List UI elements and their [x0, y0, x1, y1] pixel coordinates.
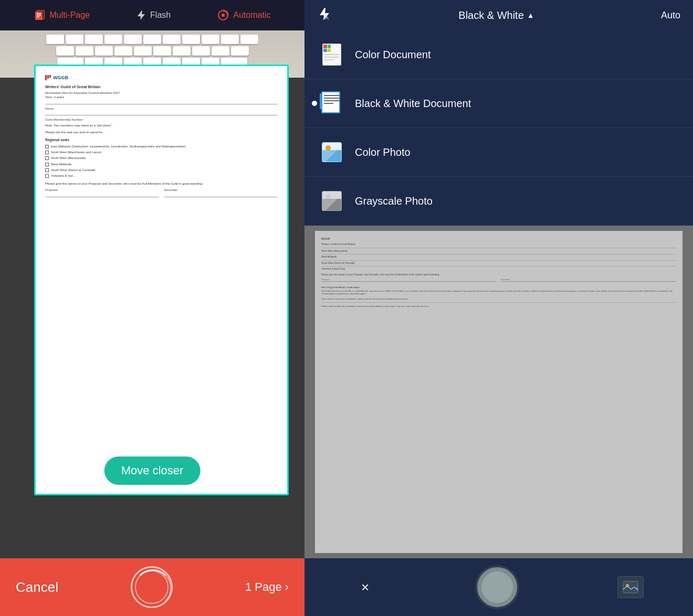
preview-line [321, 266, 676, 267]
document-frame: WGGB Writers' Guild of Great Britain Nom… [34, 65, 289, 495]
preview-declaration-note: If you need to make such a declaration, … [321, 298, 676, 300]
doc-subtitle1: Nomination form for Executive Council el… [45, 91, 278, 95]
membership-line [45, 115, 278, 115]
flash-icon [136, 9, 146, 21]
right-bottom-bar: × [304, 558, 693, 616]
doc-lines [324, 54, 339, 60]
dropdown-options-list: Color Document [304, 30, 693, 226]
cs-blue [323, 49, 327, 52]
capture-arc [134, 569, 172, 607]
page-count-button[interactable]: 1 Page › [245, 580, 289, 594]
option-grayscale-photo-label: Grayscale Photo [355, 195, 433, 207]
mode-title-text: Black & White [458, 9, 523, 22]
doc-logo: WGGB [45, 75, 278, 81]
region-checkbox-5 [45, 168, 49, 172]
key [95, 46, 113, 56]
option-grayscale-photo[interactable]: Grayscale Photo [304, 177, 693, 226]
cs-red [323, 45, 327, 48]
region-row-6: Yorkshire & Nor... [45, 174, 278, 178]
key [240, 35, 258, 44]
preview-line [321, 302, 676, 303]
key [182, 35, 200, 44]
flash-a-icon: A [317, 7, 332, 22]
key [173, 46, 191, 56]
key [212, 46, 229, 56]
camera-panel: WGGB Writers' Guild of Great Britain Nom… [0, 30, 304, 558]
logo-bar [49, 75, 51, 78]
option-color-photo[interactable]: Color Photo [304, 128, 693, 177]
gallery-icon [623, 581, 638, 593]
logo-bar [45, 75, 47, 80]
doc-line [324, 59, 333, 60]
bw-line [324, 103, 333, 104]
key [231, 46, 249, 56]
bw-doc-lines [324, 95, 340, 105]
key [56, 46, 74, 56]
key [143, 35, 161, 44]
auto-label: Auto [661, 10, 680, 21]
key [85, 35, 103, 44]
preview-rule-text: "A Full Member who is in benefit, or a L… [321, 290, 676, 295]
seconder-label: Seconder [164, 188, 278, 192]
cs-yellow [328, 49, 331, 52]
key [104, 35, 122, 44]
flash-button[interactable]: Flash [136, 9, 171, 21]
grayscale-photo-icon [319, 188, 344, 214]
automatic-button[interactable]: Automatic [217, 9, 270, 21]
color-document-icon [319, 42, 344, 67]
logo-bar [47, 75, 49, 79]
key [153, 46, 171, 56]
cs-green [328, 45, 331, 48]
region-checkbox-6 [45, 174, 49, 178]
key [221, 35, 239, 44]
preview-text: West Midlands [321, 256, 676, 259]
multipage-icon [34, 9, 46, 21]
svg-text:A: A [326, 15, 329, 20]
seconder-field: Seconder [164, 188, 278, 199]
capture-inner [135, 570, 169, 604]
capture-button[interactable] [131, 566, 173, 608]
bw-document-icon [319, 91, 344, 116]
key [163, 35, 181, 44]
multipage-button[interactable]: Multi-Page [34, 9, 90, 21]
membership-label: Guild Membership Number [45, 118, 278, 122]
region-row-3: North West (Merseyside) [45, 156, 278, 160]
gallery-button[interactable] [617, 576, 644, 598]
key [192, 46, 210, 56]
bottom-area: Cancel 1 Page › × [0, 558, 693, 616]
key [46, 35, 64, 44]
option-color-document[interactable]: Color Document [304, 30, 693, 79]
mode-title[interactable]: Black & White ▲ [458, 9, 534, 22]
preview-area: WGGB Writers' Guild of Great Britain Nor… [304, 226, 693, 558]
left-bottom-bar: Cancel 1 Page › [0, 558, 304, 616]
region-checkbox-2 [45, 151, 49, 154]
flash-label: Flash [150, 10, 171, 20]
flash-auto-icon[interactable]: A [317, 7, 332, 24]
option-color-photo-label: Color Photo [355, 146, 411, 158]
main-area: WGGB Writers' Guild of Great Britain Nom… [0, 30, 693, 558]
region-label-5: South West (Devon & Cornwall) [51, 168, 96, 172]
option-bw-document[interactable]: Black & White Document [304, 79, 693, 128]
doc-subtitle2: Term: 3 years [45, 95, 278, 99]
preview-text: Yorkshire & North East [321, 268, 676, 271]
region-checkbox-1 [45, 145, 49, 148]
doc-line [324, 57, 339, 58]
option-color-document-label: Color Document [355, 49, 431, 61]
region-row-2: North West (Manchester and Lancs) [45, 150, 278, 154]
preview-paper: WGGB Writers' Guild of Great Britain Nor… [315, 231, 682, 553]
dropdown-panel: Color Document [304, 30, 693, 558]
move-closer-text: Move closer [121, 464, 184, 477]
option-bw-document-label: Black & White Document [355, 98, 471, 110]
name-line [45, 104, 278, 104]
cancel-button[interactable]: Cancel [16, 579, 58, 596]
color-photo-icon [319, 140, 344, 165]
shutter-button[interactable] [475, 565, 519, 609]
top-toolbar: Multi-Page Flash Automatic A Black & [0, 0, 693, 30]
region-label-6: Yorkshire & Nor... [51, 174, 75, 178]
region-row-5: South West (Devon & Cornwall) [45, 168, 278, 172]
selected-indicator [312, 101, 317, 106]
close-button[interactable]: × [354, 576, 377, 599]
region-row-1: East Midlands (Derbyshire, Leicestershir… [45, 144, 278, 148]
region-checkbox-3 [45, 156, 49, 160]
preview-rule: Rule 5.4 (j) of the Writers' Guild state… [321, 286, 676, 289]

- Work task -
Give every line above again exactly, with no pictures.

- Exercise output -
List UI elements and their [x0, y0, x1, y1] pixel coordinates.
preview-line [321, 266, 676, 267]
document-frame: WGGB Writers' Guild of Great Britain Nom… [34, 65, 289, 495]
preview-declaration-note: If you need to make such a declaration, … [321, 298, 676, 300]
doc-subtitle1: Nomination form for Executive Council el… [45, 91, 278, 95]
membership-line [45, 115, 278, 115]
flash-icon [136, 9, 146, 21]
right-bottom-bar: × [304, 558, 693, 616]
doc-lines [324, 54, 339, 60]
dropdown-options-list: Color Document [304, 30, 693, 226]
cs-blue [323, 49, 327, 52]
capture-arc [134, 569, 172, 607]
page-count-button[interactable]: 1 Page › [245, 580, 289, 594]
option-grayscale-photo-label: Grayscale Photo [355, 195, 433, 207]
mode-title-text: Black & White [458, 9, 523, 22]
doc-logo: WGGB [45, 75, 278, 81]
region-checkbox-5 [45, 168, 49, 172]
key [95, 46, 113, 56]
option-grayscale-photo[interactable]: Grayscale Photo [304, 177, 693, 226]
cs-red [323, 45, 327, 48]
region-row-6: Yorkshire & Nor... [45, 174, 278, 178]
key [240, 35, 258, 44]
preview-line [321, 302, 676, 303]
key [182, 35, 200, 44]
flash-a-icon: A [317, 7, 332, 22]
key [173, 46, 191, 56]
key [212, 46, 229, 56]
camera-panel: WGGB Writers' Guild of Great Britain Nom… [0, 30, 304, 558]
logo-bar [49, 75, 51, 78]
option-color-photo[interactable]: Color Photo [304, 128, 693, 177]
gallery-icon [623, 581, 638, 593]
logo-bar [45, 75, 47, 80]
doc-line [324, 59, 333, 60]
bw-line [324, 103, 333, 104]
key [231, 46, 249, 56]
bw-doc-lines [324, 95, 340, 105]
key [56, 46, 74, 56]
key [143, 35, 161, 44]
auto-label: Auto [661, 10, 680, 21]
key [85, 35, 103, 44]
preview-rule-text: "A Full Member who is in benefit, or a L… [321, 290, 676, 295]
seconder-label: Seconder [164, 188, 278, 192]
cs-yellow [328, 49, 331, 52]
key [104, 35, 122, 44]
flash-button[interactable]: Flash [136, 9, 171, 21]
grayscale-photo-icon [319, 188, 344, 214]
automatic-button[interactable]: Automatic [217, 9, 270, 21]
color-document-icon [319, 42, 344, 67]
logo-bar [47, 75, 49, 79]
key [153, 46, 171, 56]
cs-green [328, 45, 331, 48]
region-checkbox-6 [45, 174, 49, 178]
key [221, 35, 239, 44]
preview-text: West Midlands [321, 256, 676, 259]
multipage-icon [34, 9, 46, 21]
svg-text:A: A [326, 15, 329, 20]
seconder-field: Seconder [164, 188, 278, 199]
capture-inner [135, 570, 169, 604]
capture-button[interactable] [131, 566, 173, 608]
bw-document-icon [319, 91, 344, 116]
key [163, 35, 181, 44]
multipage-button[interactable]: Multi-Page [34, 9, 90, 21]
membership-label: Guild Membership Number [45, 118, 278, 122]
region-row-3: North West (Merseyside) [45, 156, 278, 160]
gallery-button[interactable] [617, 576, 644, 598]
key [192, 46, 210, 56]
bottom-area: Cancel 1 Page › × [0, 558, 693, 616]
key [46, 35, 64, 44]
option-color-document[interactable]: Color Document [304, 30, 693, 79]
mode-title[interactable]: Black & White ▲ [458, 9, 534, 22]
preview-area: WGGB Writers' Guild of Great Britain Nor… [304, 226, 693, 558]
left-bottom-bar: Cancel 1 Page › [0, 558, 304, 616]
region-checkbox-2 [45, 151, 49, 154]
flash-label: Flash [150, 10, 171, 20]
flash-auto-icon[interactable]: A [317, 7, 332, 24]
option-color-photo-label: Color Photo [355, 146, 411, 158]
main-area: WGGB Writers' Guild of Great Britain Nom… [0, 30, 693, 558]
region-label-5: South West (Devon & Cornwall) [51, 168, 96, 172]
option-bw-document[interactable]: Black & White Document [304, 79, 693, 128]
doc-subtitle2: Term: 3 years [45, 95, 278, 99]
preview-text: Yorkshire & North East [321, 268, 676, 271]
region-checkbox-1 [45, 145, 49, 148]
doc-line [324, 57, 339, 58]
option-color-document-label: Color Document [355, 49, 431, 61]
region-row-2: North West (Manchester and Lancs) [45, 150, 278, 154]
preview-paper: WGGB Writers' Guild of Great Britain Nor… [315, 231, 682, 553]
dropdown-panel: Color Document [304, 30, 693, 558]
move-closer-text: Move closer [121, 464, 184, 477]
option-bw-document-label: Black & White Document [355, 98, 471, 110]
name-line [45, 104, 278, 104]
cancel-button[interactable]: Cancel [16, 579, 58, 596]
color-photo-icon [319, 140, 344, 165]
shutter-button[interactable] [475, 565, 519, 609]
top-toolbar: Multi-Page Flash Automatic A Black & [0, 0, 693, 30]
region-label-6: Yorkshire & Nor... [51, 174, 75, 178]
region-row-5: South West (Devon & Cornwall) [45, 168, 278, 172]
selected-indicator [312, 101, 317, 106]
close-button[interactable]: × [354, 576, 377, 599]
region-row-1: East Midlands (Derbyshire, Leicestershir… [45, 144, 278, 148]
region-checkbox-3 [45, 156, 49, 160]
preview-rule: Rule 5.4 (j) of the Writers' Guild state… [321, 286, 676, 289]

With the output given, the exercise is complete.